Surface Tension of Supercooled Water Determined by Using a Counterpressure Capillary Rise Method

Measurements of the surface tension of supercooled water down to -25 degrees C have been reported recently (Hruby et al. J. Phys. Chem. Lett. 2014, 5, 425-428). These experiments did not show any anomalous temperature dependence of the surface tension of supercooled water reported by some earlier measurements and molecular simulations. In the present work, this finding is confirmed using a Counterpressure capillary rise method (the counterpressure method) as well as through the use of the classical capillary rise method (the height method). In the counterpressure method, the liquid meniscus inside the vertical capillary tube was kept at a fixed position with an in-house developed helium distribution setup. A preset counterpressure was applied to the liquid meniscus when its temperature changed from a reference temperature (30 degrees C) to the temperature of interest. The magnitude of the counterpressure was adjusted such that the meniscus remained at the same height, thus compensating the change of the surface tension. One advantage of the counterpressure method over the height method consists of avoiding the uncertainty due to a possible variation of the capillary diameter along its length.
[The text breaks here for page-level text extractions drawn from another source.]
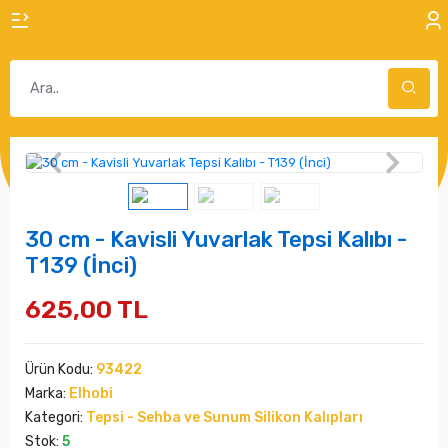
30 cm - Kavisli Yuvarlak Tepsi Kalıbı -
T139 (İnci)
625,00 TL
Ürün Kodu:
93422
Marka:
Elhobi
Kategori:
Tepsi - Sehba ve Sunum Silikon Kalıpları
Stok:
5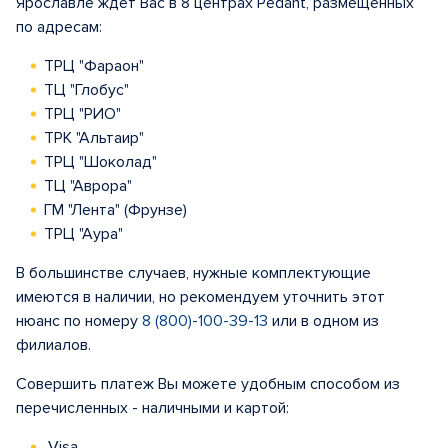
Ярославле ждет Вас в 8 центрах Pedant, размещенных
по адресам:
ТРЦ "Фараон"
ТЦ "Глобус"
ТРЦ "РИО"
ТРК "Альтаир"
ТРЦ "Шоколад"
ТЦ "Аврора"
ГМ "Лента" (Фрунзе)
ТРЦ "Аура"
В большинстве случаев, нужные комплектующие
имеются в наличии, но рекомендуем уточнить этот
нюанс по номеру
8 (800)-100-39-13
или в одном из
филиалов.
Совершить платеж Вы можете удобным способом из
перечисленных - наличными и картой:
Visa,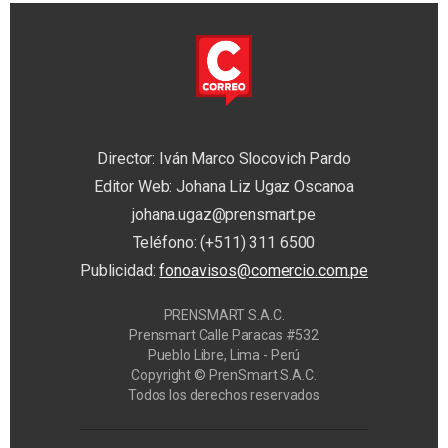
Director: Iván Marco Slocovich Pardo
Editor Web: Johana Liz Ugaz Oscanoa
johana.ugaz@prensmart.pe
Teléfono: (+511) 311 6500
Publicidad:
fonoavisos@comercio.com.pe
PRENSMART S.A.C.
Prensmart Calle Paracas #532
Pueblo Libre, Lima - Perú
Copyright © PrenSmart S.A.C.
Todos los derechos reservados
Privacy Manager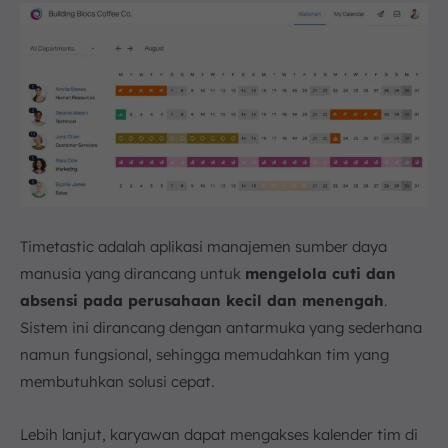
Timetastic adalah aplikasi manajemen sumber daya
manusia yang dirancang untuk
mengelola cuti dan
absensi pada perusahaan kecil dan menengah
.
Sistem ini dirancang dengan antarmuka yang sederhana
namun fungsional, sehingga memudahkan tim yang
membutuhkan solusi cepat.
Lebih lanjut, karyawan dapat mengakses kalender tim di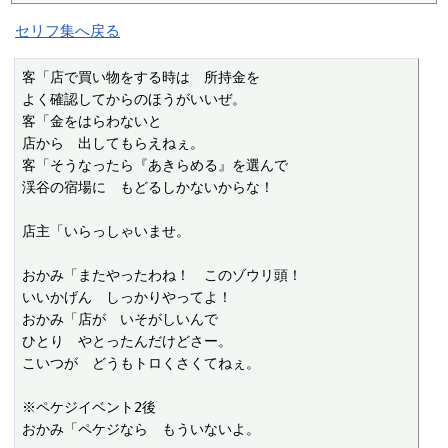
セリフ集へ戻る
客「店で買い物をする時は　所持金を

よく確認してからのほうがいいぜ。

客「金をはらわないと

店から　出してもらえねぇ。

客「そうなったら『あきらめる』を選んで

渓谷の宿場に　もどるしかないからな！

店主「いらっしゃいませ。

おかみ「またやったわね！　このゾウリ頭！

いいかげん　しっかりやってよ！

おかみ「店が　いそがしいんで

ひとり　やとったんだけどさー。

こいつが　どうもトロくさくてねぇ。

※ペケジイベント2後

おかみ「ペケジなら　もういないよ。
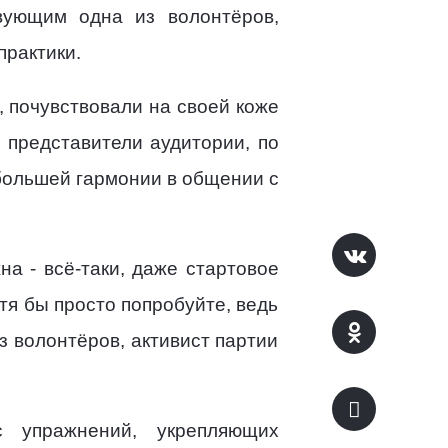
вующим одна из волонтёров,
практики.
 почувствовали на своей коже
 представители аудитории, по
 большей гармонии в общении с
а - всё-таки, даже стартовое
тя бы просто попробуйте, ведь
из волонтёров, активист партии
с упражнений, укрепляющих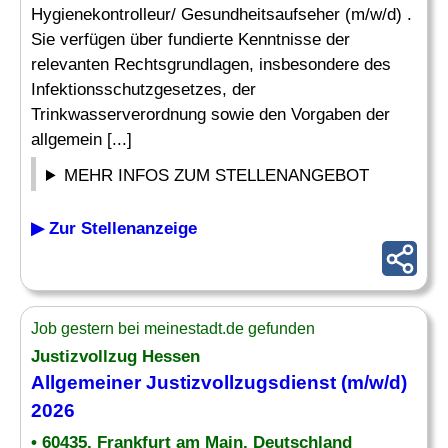
Hygienekontrolleur/ Gesundheitsaufseher (m/w/d) .
Sie verfügen über fundierte Kenntnisse der
relevanten Rechtsgrundlagen, insbesondere des
Infektionsschutzgesetzes, der
Trinkwasserverordnung sowie den Vorgaben der
allgemein [...]
MEHR INFOS ZUM STELLENANGEBOT
▶ Zur Stellenanzeige
Job gestern bei meinestadt.de gefunden
Justizvollzug Hessen
Allgemeiner Justizvollzugsdienst (m/w/d)
2026
• 60435, Frankfurt am Main, Deutschland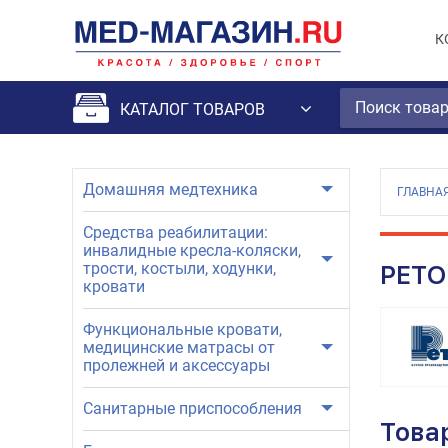
К
КАТАЛОГ ТОВАРОВ
Домашняя медтехника
ГЛАВНА
Средства реабилитации:
инвалидные кресла-коляски,
трости, костыли, ходунки,
РЕТ
кровати
Функциональные кровати,
медицинские матрасы от
пролежней и аксессуары
Санитарные приспособления
Това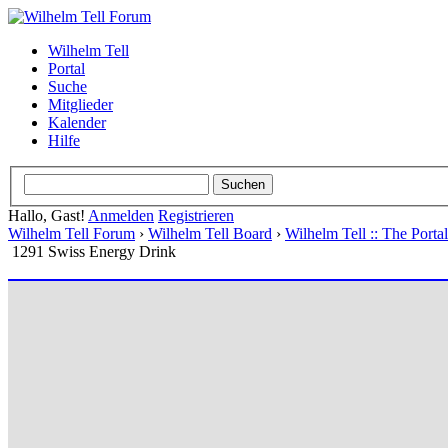
Wilhelm Tell
Portal
Suche
Mitglieder
Kalender
Hilfe
Hallo, Gast!
Anmelden
Registrieren
Wilhelm Tell Forum
›
Wilhelm Tell Board
›
Wilhelm Tell :: The Port
1291 Swiss Energy Drink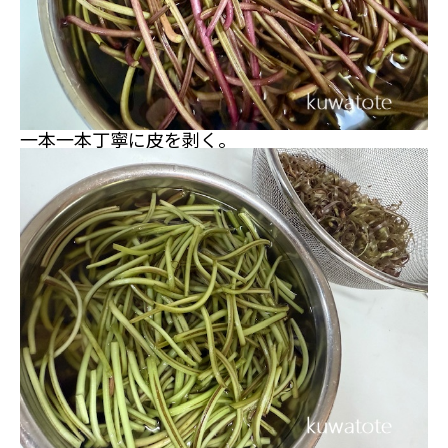
一本一本丁寧に皮を剥く。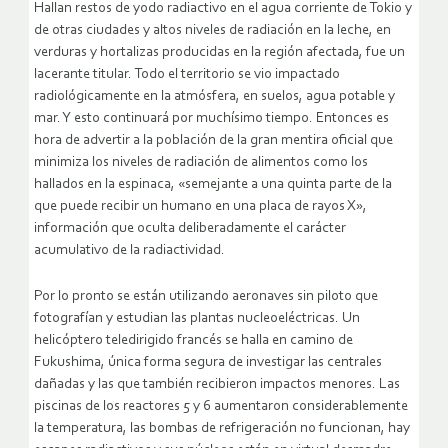
Hallan restos de yodo radiactivo en el agua corriente de Tokio y
de otras ciudades y altos niveles de radiación en la leche, en
verduras y hortalizas producidas en la región afectada, fue un
lacerante titular. Todo el territorio se vio impactado
radiológicamente en la atmósfera, en suelos, agua potable y
mar. Y esto continuará por muchísimo tiempo. Entonces es
hora de advertir a la población de la gran mentira oficial que
minimiza los niveles de radiación de alimentos como los
hallados en la espinaca, «semejante a una quinta parte de la
que puede recibir un humano en una placa de rayos X»,
información que oculta deliberadamente el carácter
acumulativo de la radiactividad.
Por lo pronto se están utilizando aeronaves sin piloto que
fotografían y estudian las plantas nucleoeléctricas. Un
helicóptero teledirigido francés se halla en camino de
Fukushima, única forma segura de investigar las centrales
dañadas y las que también recibieron impactos menores. Las
piscinas de los reactores 5 y 6 aumentaron considerablemente
la temperatura, las bombas de refrigeración no funcionan, hay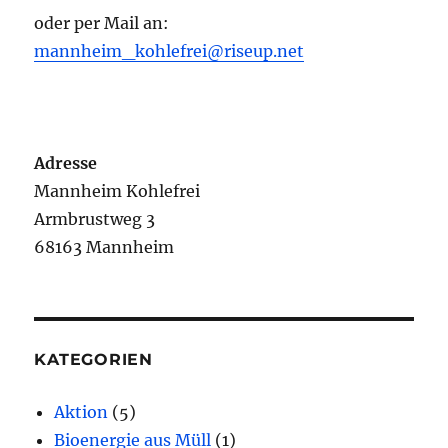
oder per Mail an:
mannheim_kohlefrei@riseup.net
Adresse
Mannheim Kohlefrei
Armbrustweg 3
68163 Mannheim
KATEGORIEN
Aktion
(5)
Bioenergie aus Müll
(1)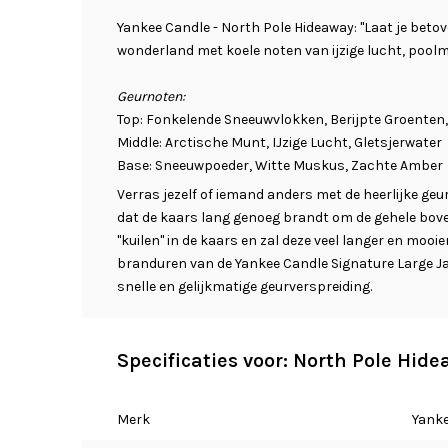
Yankee Candle - North Pole Hideaway: "Laat je bet
wonderland met koele noten van ijzige lucht, pool
Geurnoten:
Top: Fonkelende Sneeuwvlokken, Berijpte Groenten
Middle: Arctische Munt, IJzige Lucht, Gletsjerwater
Base: Sneeuwpoeder, Witte Muskus, Zachte Amber
Verras jezelf of iemand anders met de heerlijke geur
dat de kaars lang genoeg brandt om de gehele bove
"kuilen" in de kaars en zal deze veel langer en mooi
branduren van de Yankee Candle Signature Large J
snelle en gelijkmatige geurverspreiding.
Specificaties voor: North Pole Hid
Merk
Yanke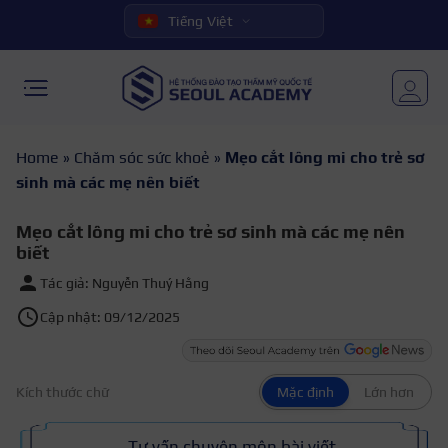
Tiếng Việt
Home
»
Chăm sóc sức khoẻ
»
Mẹo cắt lông mi cho trẻ sơ
sinh mà các mẹ nên biết
Mẹo cắt lông mi cho trẻ sơ sinh mà các mẹ nên
biết
Tác giả: Nguyễn Thuý Hằng
Cập nhật: 09/12/2025
Kích thước chữ
Mặc định
Lớn hơn
Tư vấn chuyên môn bài viết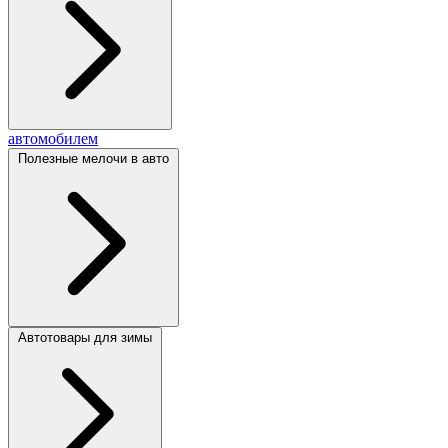
автомобилем
Полезные мелочи в авто
Автотовары для зимы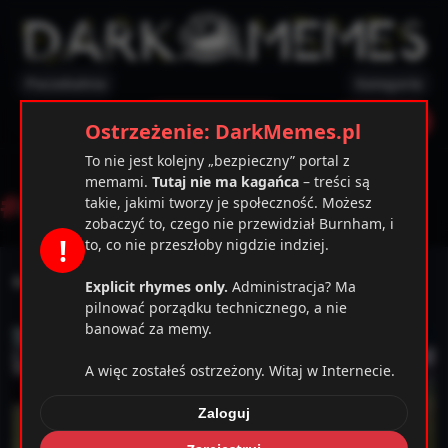
Poczekalnia
Kategorie
✕
Ostrzeżenie
Zarejestruj
Zaloguj
Ostrzeżenie: DarkMemes.pl
To nie jest kolejny „bezpieczny” portal z
memami.
Tutaj nie ma kagańca
– treści są
#
złodziej
takie, jakimi tworzy je społeczność. Możesz
zobaczyć to, czego nie przewidział Burnham, i
!
to, co nie przeszłoby nigdzie indziej.
Kara dla złodzieja w Boliwii
Explicit rhymes only.
Administracja? Ma
pilnować porządku technicznego, a nie
banować za memy.
A więc zostałeś ostrzeżony. Witaj w Internecie.
Zaloguj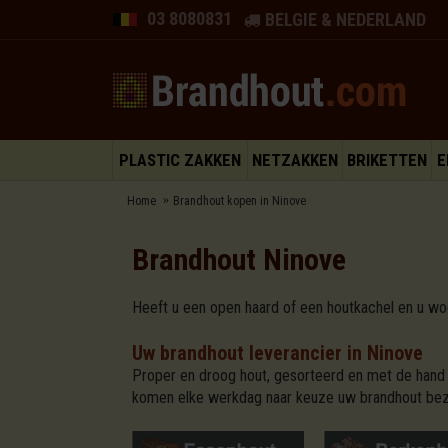
03 8080831
BELGIE & NEDERLAND
PLASTIC ZAKKEN
NETZAKKEN
BRIKETTEN
E
Home
Brandhout kopen in Ninove
Brandhout Ninove
Heeft u een open haard of een houtkachel en u woo
Uw brandhout leverancier in Ninove
Proper en droog hout, gesorteerd en met de hand 
komen elke werkdag naar keuze uw brandhout bez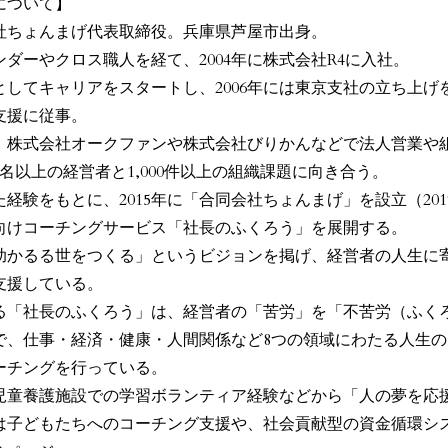
について】
社ちょんまげ代表取締役。兵庫県芦屋市出身。
ンダーやクロス職人を経て、2004年に株式会社R4に入社。
としてキャリアをスタートし、2006年には東京支社の立ち上
支援に従事。
、株式会社オークファンや株式会社びりかんなどで法人営業や
0名以上の経営者と1,000件以上の組織課題に向き合う。
た経験をもとに、2015年に「合同会社ちょんまげ」を設立（20
向けコーチングサービス「社長のふくろう」を展開する。
助かるる世をつくる」というビジョンを掲げ、経営者の人生に
支援している。
る「社長のふくろう」は、経営者の「苦労」を「不苦労（ふく
で、仕事・経済・健康・人間関係など8つの領域にわたる人生
ーチングを行っている。
児童養護施設での学習ボランティア経験などから「人の夢を応
は子どもたちへのコーチング支援や、社会貢献型の資金循環シ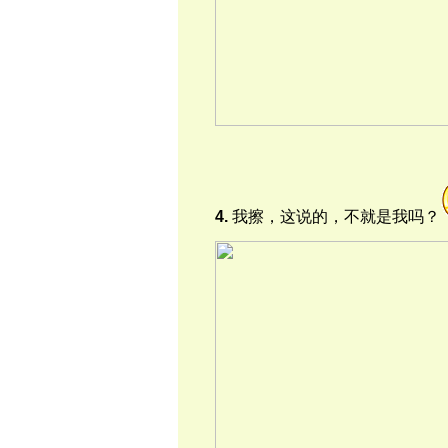
4.
我擦，这说的，不就是我吗？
A second advantage is that the equilibration time due to the capillary flow of the highly viscous supercooled water can be shortened. For both the counterpressure method and the height method, the actual results are relative values of surface tension with respect to the surface tension of water at the reference temperature. The combined relative standard uncertainty of the relative surface tensions is less than or equal to 0.18%. The new data between -26 and +30 degrees C lie close to the IAPWS correlation for the surface tension of ordinary water extrapolated below 0.01 degrees C and do not exhibit any anomalous features.